Créer son entreprise en Valais quand on vient de France : guide pratique

Publié le : 20 mai 2026Dernière mise à jour : 20 mai 2026Par

La Suisse romande capte chaque année des centaines d’entrepreneurs venus de France. Si Genève reste la porte d’entrée la plus connue, le Valais s’impose de plus en plus comme une alternative sérieuse. Sion, Sierre et Martigny offrent des conditions favorables, un coût d’implantation plus raisonnable que sur l’arc lémanique, et une administration réputée pour son pragmatisme. Pour un Français qui envisage d’y installer son activité, le parcours combine droit suisse, choix d’une forme juridique et démarches qui n’ont rien à voir avec celles de l’Hexagone.

Voici ce qu’il faut savoir avant de se lancer.

Pourquoi le Valais séduit les entrepreneurs français

Le canton conjugue plusieurs atouts. La fiscalité d’abord : le taux d’imposition combiné (Confédération + canton + commune) sur le bénéfice des sociétés oscille autour de 12-13% à Sion. À titre de comparaison, l’impôt sur les sociétés en France tourne autour de 25%.

Le coût d’implantation, ensuite. Les loyers commerciaux à Sion ou Sierre se situent à un tiers, parfois la moitié, de ceux pratiqués à Genève. Les charges sociales restent comparables au reste de la Suisse, environ 12-13% à la charge de l’employeur, mais l’écosystème reste plus accessible que sur l’arc lémanique.

Enfin, la position géographique. Pour un frontalier installé du côté de Saint-Gingolph, Évian ou Thonon-les-Bains, Sion est à une heure de route à peine, soit aussi proche, parfois plus, que Genève. Le Valais central devient alors une option naturelle pour qui souhaite rester proche de son domicile français tout en basculant son activité côté suisse.
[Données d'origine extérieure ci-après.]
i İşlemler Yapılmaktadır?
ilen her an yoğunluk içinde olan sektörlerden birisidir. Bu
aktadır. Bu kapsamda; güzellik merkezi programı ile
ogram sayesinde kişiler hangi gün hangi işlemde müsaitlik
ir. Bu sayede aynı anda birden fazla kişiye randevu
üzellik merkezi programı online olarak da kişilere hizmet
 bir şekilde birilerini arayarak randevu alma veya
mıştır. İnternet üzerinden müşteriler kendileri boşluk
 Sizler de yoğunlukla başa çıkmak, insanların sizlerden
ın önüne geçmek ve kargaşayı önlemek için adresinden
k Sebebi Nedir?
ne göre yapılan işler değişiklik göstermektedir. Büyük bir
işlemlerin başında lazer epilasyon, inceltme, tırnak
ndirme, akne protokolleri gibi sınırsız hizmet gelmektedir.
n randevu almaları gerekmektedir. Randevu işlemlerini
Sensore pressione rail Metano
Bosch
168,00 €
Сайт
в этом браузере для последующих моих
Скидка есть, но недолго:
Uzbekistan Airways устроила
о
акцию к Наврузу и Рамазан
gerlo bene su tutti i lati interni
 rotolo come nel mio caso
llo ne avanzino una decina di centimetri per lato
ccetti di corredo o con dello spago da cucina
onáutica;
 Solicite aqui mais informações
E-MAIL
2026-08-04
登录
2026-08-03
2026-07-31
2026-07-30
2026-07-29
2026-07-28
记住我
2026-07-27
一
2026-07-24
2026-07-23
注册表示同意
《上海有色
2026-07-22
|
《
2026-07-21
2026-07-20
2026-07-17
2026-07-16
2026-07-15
Choisir la forme juridique adaptée à un porteur de projet français

Trois formes dominent le paysage suisse : la raison individuelle (RI), la société à responsabilité limitée (Sàrl) et la société anonyme (SA). Le choix dépend du profil et des moyens.

La raison individuelle est l’équivalent suisse de l’entreprise individuelle. Pas de capital minimum, démarches allégées, mais responsabilité illimitée sur le patrimoine personnel. Elle ne convient qu’aux indépendants qui exercent à titre personnel et qui résident en Suisse, un Français non établi ne peut pas créer de RI sans permis de séjour suisse valide.

La Sàrl demande un capital minimum de CHF 20’000, entièrement libéré à la constitution. Au moins un gérant doit être domicilié en Suisse avec un droit de signature individuelle. Pour un fondateur français qui n’a pas encore déménagé, cela suppose souvent de nommer un co-gérant suisse ou d’attendre l’obtention d’un permis de séjour. C’est la forme la plus courante pour les PME et les entrepreneurs individuels qui veulent séparer patrimoine professionnel et personnel.

La SA suppose un capital minimum de CHF 100’000 (dont CHF 50’000 libérés à la constitution) et un administrateur domicilié en Suisse. Elle s’adresse plutôt aux projets de plus grande envergure ou aux structures destinées à lever des fonds.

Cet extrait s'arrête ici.